EXERCISE INSTRUCTIONS: I'd like an exact copy of every line from the start of the entries below through the line containing "Acceptable Use Policy", please.

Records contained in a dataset
- - -

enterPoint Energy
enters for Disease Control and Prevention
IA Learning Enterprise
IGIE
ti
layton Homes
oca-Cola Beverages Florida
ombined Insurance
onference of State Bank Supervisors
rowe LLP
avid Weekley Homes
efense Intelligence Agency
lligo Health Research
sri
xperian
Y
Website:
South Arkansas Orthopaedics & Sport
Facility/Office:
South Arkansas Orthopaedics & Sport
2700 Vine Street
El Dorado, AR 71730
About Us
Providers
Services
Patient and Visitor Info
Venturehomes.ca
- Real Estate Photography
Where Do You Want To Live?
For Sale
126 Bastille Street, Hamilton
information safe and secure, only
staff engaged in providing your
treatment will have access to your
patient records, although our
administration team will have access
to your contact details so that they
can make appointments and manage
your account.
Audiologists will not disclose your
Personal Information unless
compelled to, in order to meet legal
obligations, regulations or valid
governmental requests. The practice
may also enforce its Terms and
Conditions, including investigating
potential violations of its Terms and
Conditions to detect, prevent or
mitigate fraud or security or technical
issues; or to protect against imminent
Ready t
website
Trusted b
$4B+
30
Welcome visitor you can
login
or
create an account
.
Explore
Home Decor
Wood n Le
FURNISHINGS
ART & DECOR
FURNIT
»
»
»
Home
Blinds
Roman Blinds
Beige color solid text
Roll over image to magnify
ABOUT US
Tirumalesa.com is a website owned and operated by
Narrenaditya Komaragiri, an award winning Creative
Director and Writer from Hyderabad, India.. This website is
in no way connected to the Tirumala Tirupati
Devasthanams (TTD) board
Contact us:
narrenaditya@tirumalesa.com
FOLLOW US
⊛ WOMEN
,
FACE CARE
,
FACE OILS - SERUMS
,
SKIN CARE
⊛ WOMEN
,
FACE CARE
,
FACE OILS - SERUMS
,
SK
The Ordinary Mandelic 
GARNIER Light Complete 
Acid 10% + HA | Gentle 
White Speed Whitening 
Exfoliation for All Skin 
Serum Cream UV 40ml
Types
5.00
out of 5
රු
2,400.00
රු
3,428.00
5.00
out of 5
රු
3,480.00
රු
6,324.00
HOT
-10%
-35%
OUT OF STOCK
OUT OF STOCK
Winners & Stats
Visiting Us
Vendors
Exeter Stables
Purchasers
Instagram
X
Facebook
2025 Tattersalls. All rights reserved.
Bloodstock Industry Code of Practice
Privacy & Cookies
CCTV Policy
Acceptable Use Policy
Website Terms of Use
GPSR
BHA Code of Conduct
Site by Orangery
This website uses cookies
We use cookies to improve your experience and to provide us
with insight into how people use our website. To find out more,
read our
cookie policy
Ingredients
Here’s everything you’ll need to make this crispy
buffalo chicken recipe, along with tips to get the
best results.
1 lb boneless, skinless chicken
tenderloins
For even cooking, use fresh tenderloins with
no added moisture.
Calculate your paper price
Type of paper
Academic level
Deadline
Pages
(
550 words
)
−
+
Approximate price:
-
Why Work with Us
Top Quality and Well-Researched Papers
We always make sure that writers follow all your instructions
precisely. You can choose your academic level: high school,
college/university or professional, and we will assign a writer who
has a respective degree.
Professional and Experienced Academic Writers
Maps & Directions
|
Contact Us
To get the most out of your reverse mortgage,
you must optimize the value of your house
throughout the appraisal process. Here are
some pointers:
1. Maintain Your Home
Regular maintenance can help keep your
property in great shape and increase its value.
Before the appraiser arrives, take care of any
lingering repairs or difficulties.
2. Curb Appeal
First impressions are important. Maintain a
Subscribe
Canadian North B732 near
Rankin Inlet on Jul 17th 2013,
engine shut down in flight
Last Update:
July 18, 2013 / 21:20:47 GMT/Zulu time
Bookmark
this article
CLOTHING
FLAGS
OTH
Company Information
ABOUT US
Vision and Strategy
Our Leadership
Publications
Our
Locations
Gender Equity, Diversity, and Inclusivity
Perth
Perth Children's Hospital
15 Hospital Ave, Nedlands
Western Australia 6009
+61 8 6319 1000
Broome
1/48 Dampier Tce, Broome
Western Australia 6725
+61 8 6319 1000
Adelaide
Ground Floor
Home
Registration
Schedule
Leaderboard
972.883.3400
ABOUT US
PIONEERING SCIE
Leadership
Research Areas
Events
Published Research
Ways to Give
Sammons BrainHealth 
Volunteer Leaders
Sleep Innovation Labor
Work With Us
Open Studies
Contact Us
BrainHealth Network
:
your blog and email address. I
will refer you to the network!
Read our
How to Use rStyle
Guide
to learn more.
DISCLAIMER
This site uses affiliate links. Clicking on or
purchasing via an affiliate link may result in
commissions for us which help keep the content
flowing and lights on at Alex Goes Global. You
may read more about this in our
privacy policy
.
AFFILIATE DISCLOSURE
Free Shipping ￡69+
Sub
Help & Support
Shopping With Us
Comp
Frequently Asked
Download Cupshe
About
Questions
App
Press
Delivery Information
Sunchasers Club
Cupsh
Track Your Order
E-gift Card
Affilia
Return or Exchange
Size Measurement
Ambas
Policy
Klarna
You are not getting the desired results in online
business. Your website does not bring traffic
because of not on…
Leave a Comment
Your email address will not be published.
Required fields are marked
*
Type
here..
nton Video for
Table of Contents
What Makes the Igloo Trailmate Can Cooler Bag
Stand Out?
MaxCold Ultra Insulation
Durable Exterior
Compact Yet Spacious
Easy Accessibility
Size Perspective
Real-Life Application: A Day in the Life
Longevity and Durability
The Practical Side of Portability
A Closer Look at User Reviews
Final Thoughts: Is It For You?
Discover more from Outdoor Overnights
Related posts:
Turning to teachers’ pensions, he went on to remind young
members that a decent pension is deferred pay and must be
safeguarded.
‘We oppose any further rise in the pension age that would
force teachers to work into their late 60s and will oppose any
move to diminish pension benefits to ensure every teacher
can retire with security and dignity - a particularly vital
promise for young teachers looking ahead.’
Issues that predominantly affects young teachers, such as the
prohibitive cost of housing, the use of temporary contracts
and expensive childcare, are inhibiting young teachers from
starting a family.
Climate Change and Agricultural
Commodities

- - -

RESULT:
enterPoint Energy
enters for Disease Control and Prevention
IA Learning Enterprise
IGIE
ti
layton Homes
oca-Cola Beverages Florida
ombined Insurance
onference of State Bank Supervisors
rowe LLP
avid Weekley Homes
efense Intelligence Agency
lligo Health Research
sri
xperian
Y
Website:
South Arkansas Orthopaedics & Sport
Facility/Office:
South Arkansas Orthopaedics & Sport
2700 Vine Street
El Dorado, AR 71730
About Us
Providers
Services
Patient and Visitor Info
Venturehomes.ca
- Real Estate Photography
Where Do You Want To Live?
For Sale
126 Bastille Street, Hamilton
information safe and secure, only
staff engaged in providing your
treatment will have access to your
patient records, although our
administration team will have access
to your contact details so that they
can make appointments and manage
your account.
Audiologists will not disclose your
Personal Information unless
compelled to, in order to meet legal
obligations, regulations or valid
governmental requests. The practice
may also enforce its Terms and
Conditions, including investigating
potential violations of its Terms and
Conditions to detect, prevent or
mitigate fraud or security or technical
issues; or to protect against imminent
Ready t
website
Trusted b
$4B+
30
Welcome visitor you can
login
or
create an account
.
Explore
Home Decor
Wood n Le
FURNISHINGS
ART & DECOR
FURNIT
»
»
»
Home
Blinds
Roman Blinds
Beige color solid text
Roll over image to magnify
ABOUT US
Tirumalesa.com is a website owned and operated by
Narrenaditya Komaragiri, an award winning Creative
Director and Writer from Hyderabad, India.. This website is
in no way connected to the Tirumala Tirupati
Devasthanams (TTD) board
Contact us:
narrenaditya@tirumalesa.com
FOLLOW US
⊛ WOMEN
,
FACE CARE
,
FACE OILS - SERUMS
,
SKIN CARE
⊛ WOMEN
,
FACE CARE
,
FACE OILS - SERUMS
,
SK
The Ordinary Mandelic 
GARNIER Light Complete 
Acid 10% + HA | Gentle 
White Speed Whitening 
Exfoliation for All Skin 
Serum Cream UV 40ml
Types
5.00
out of 5
රු
2,400.00
රු
3,428.00
5.00
out of 5
රු
3,480.00
රු
6,324.00
HOT
-10%
-35%
OUT OF STOCK
OUT OF STOCK
Winners & Stats
Visiting Us
Vendors
Exeter Stables
Purchasers
Instagram
X
Facebook
2025 Tattersalls. All rights reserved.
Bloodstock Industry Code of Practice
Privacy & Cookies
CCTV Policy
Acceptable Use Policy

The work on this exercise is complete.